[Opening DATA FOR THIS TASK section]

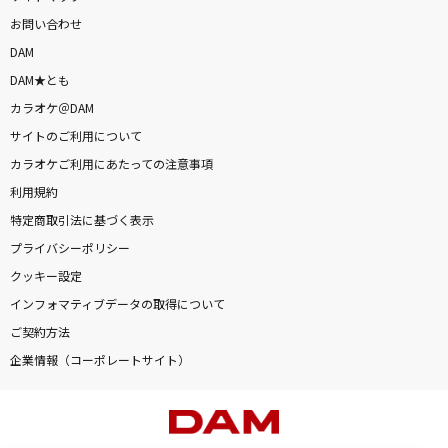
お問い合わせ
DAM
DAM★とも
カラオケ＠DAM
サイトのご利用について
カラオケご利用にあたっての注意事項
利用規約
特定商取引法に基づく表示
プライバシーポリシー
クッキー設定
インフォマティブデータの取得について
ご契約方法
企業情報（コーポレートサイト）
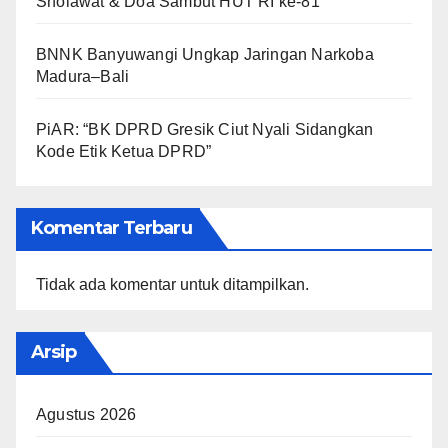
Sholawat & Doa Sambut HUT RI ke-81
BNNK Banyuwangi Ungkap Jaringan Narkoba
Madura–Bali
PiAR: “BK DPRD Gresik Ciut Nyali Sidangkan
Kode Etik Ketua DPRD”
Komentar Terbaru
Tidak ada komentar untuk ditampilkan.
Arsip
Agustus 2026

[Closing DATA FOR THIS TASK section]

Nothing should be returned except the lines from the one containing "Ciut Nyali Sidangkan" through the last line of the data, each restated word for word.

## [WRITTEN SOLUTION]
PiAR: “BK DPRD Gresik Ciut Nyali Sidangkan
Kode Etik Ketua DPRD”
Komentar Terbaru
Tidak ada komentar untuk ditampilkan.
Arsip
Agustus 2026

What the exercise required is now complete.